> [Brief]:
The lines below, from the one holding "Locations & Contact" through the one holding "Tampa, FL 33687-1907", are to be restated word for word, with all images left out.

> [Entries shown]:
▼

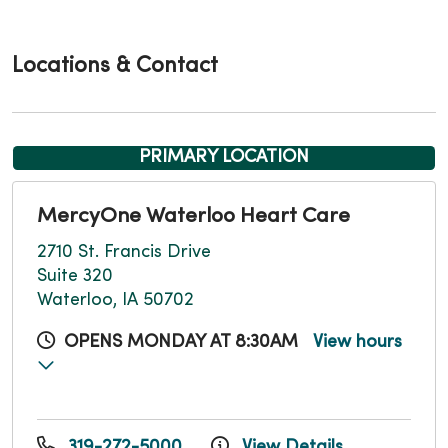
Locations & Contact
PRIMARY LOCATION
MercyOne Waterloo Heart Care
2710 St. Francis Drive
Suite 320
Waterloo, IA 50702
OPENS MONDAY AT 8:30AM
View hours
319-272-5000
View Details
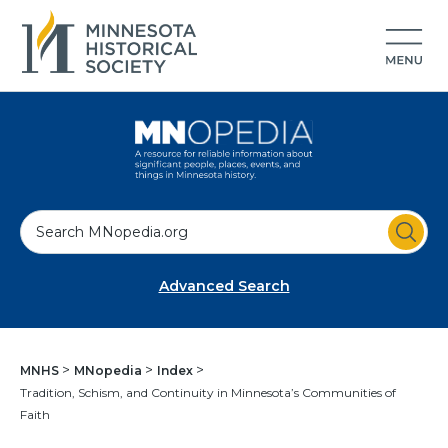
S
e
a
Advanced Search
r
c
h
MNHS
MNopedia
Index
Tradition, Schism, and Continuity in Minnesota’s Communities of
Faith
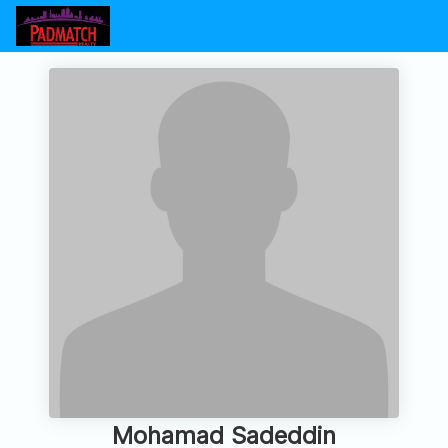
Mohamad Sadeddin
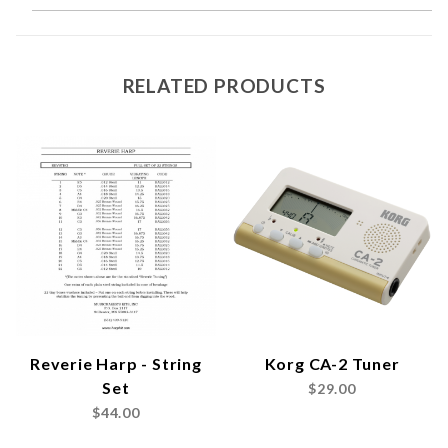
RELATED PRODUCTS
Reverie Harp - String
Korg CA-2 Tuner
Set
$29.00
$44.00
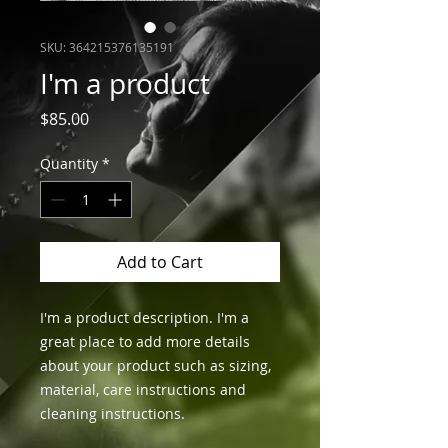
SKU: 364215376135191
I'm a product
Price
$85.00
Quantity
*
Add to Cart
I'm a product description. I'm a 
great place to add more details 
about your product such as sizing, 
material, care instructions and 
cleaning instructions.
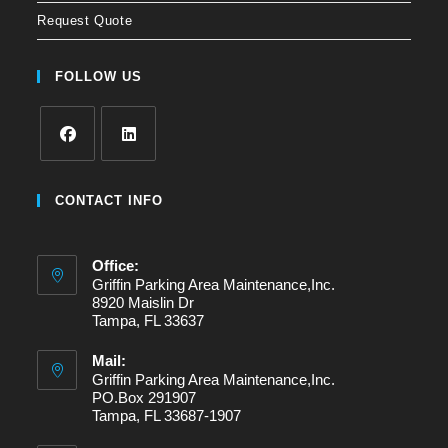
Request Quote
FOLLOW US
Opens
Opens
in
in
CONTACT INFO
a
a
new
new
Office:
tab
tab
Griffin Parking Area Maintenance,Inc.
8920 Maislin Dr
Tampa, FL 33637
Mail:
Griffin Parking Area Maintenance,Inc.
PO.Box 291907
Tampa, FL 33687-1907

▲
▼

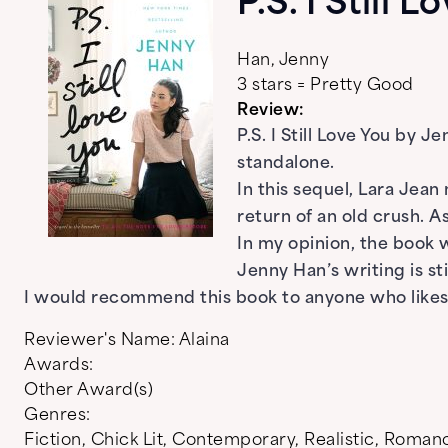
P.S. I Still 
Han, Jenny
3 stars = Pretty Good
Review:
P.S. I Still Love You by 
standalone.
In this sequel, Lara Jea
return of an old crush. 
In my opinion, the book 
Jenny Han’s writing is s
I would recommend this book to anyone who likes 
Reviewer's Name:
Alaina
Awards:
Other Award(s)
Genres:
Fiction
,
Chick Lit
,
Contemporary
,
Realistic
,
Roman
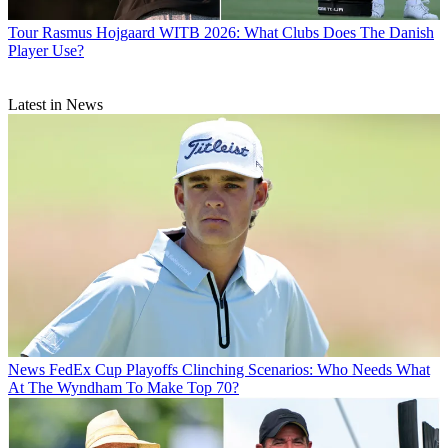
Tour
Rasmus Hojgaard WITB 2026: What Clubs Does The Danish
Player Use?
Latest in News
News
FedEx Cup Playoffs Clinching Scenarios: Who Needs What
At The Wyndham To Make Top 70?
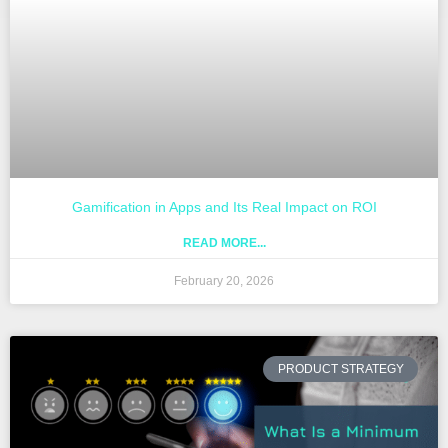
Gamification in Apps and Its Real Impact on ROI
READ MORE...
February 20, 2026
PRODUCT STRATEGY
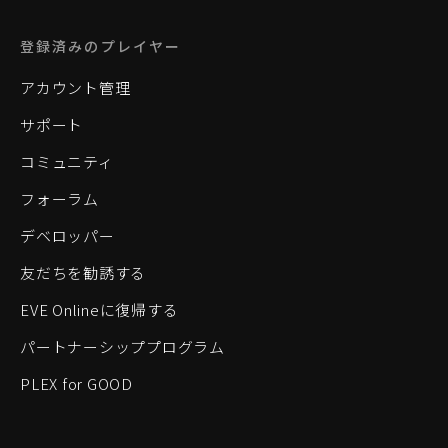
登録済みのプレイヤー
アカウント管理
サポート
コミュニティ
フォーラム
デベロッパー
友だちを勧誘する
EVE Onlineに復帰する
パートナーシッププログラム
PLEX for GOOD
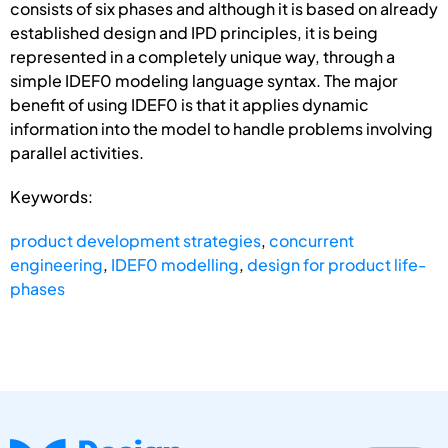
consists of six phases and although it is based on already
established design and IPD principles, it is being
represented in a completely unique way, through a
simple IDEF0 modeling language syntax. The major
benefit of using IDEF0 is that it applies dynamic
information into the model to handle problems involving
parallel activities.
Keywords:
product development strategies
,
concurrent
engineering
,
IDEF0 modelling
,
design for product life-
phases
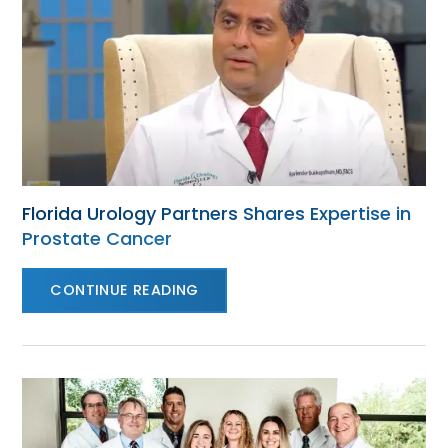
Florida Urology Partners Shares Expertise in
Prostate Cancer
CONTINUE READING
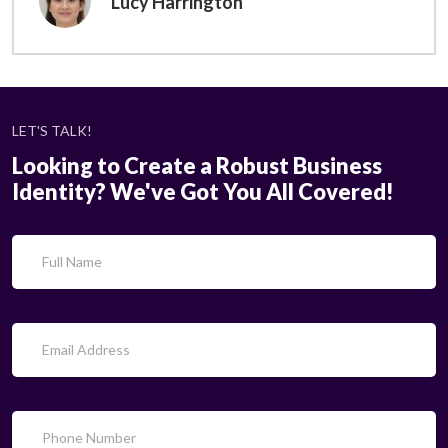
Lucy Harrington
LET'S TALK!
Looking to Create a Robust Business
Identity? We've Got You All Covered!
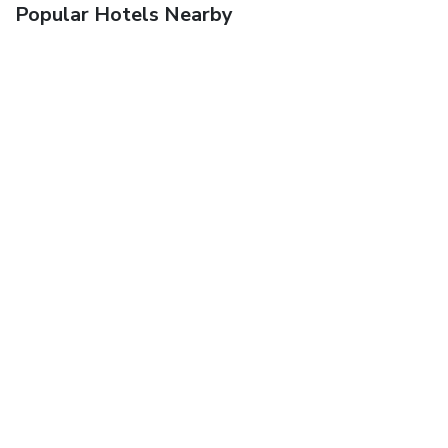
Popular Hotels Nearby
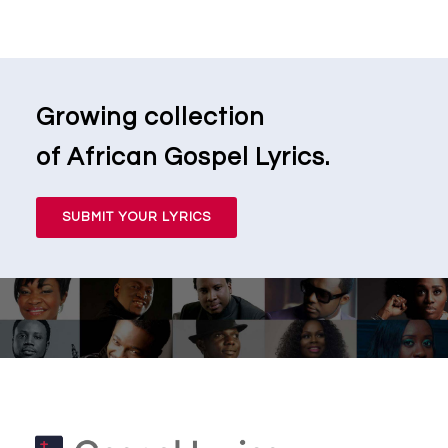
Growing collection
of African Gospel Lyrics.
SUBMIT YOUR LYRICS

▲

> [Solved exercise]:
Locations & Contact
PRIMARY LOCATION
MercyOne Waterloo Heart Care
2710 St. Francis Drive
Suite 320
Waterloo, IA 50702
OPENS MONDAY AT 8:30AM
View hours
319-272-5000
View Details
S
e
a
Advanced Search
r
c
h
MNHS
MNopedia
Index
Tradition, Schism, and Continuity in Minnesota’s Communities of
Faith
Mohamad Sadeddin
RELATED PRODUCTS
Reverie Harp - String
Korg CA-2 Tuner
Set
$29.00
$44.00
SKU: 364215376135191
I'm a product
Price
$85.00
Quantity
*
Add to Cart
I'm a product description. I'm a 
great place to add more details 
about your product such as sizing, 
material, care instructions and 
cleaning instructions.
Request Quote
FOLLOW US
Opens
Opens
in
in
CONTACT INFO
a
a
new
new
Office:
tab
tab
Griffin Parking Area Maintenance,Inc.
8920 Maislin Dr
Tampa, FL 33637
Mail:
Griffin Parking Area Maintenance,Inc.
PO.Box 291907
Tampa, FL 33687-1907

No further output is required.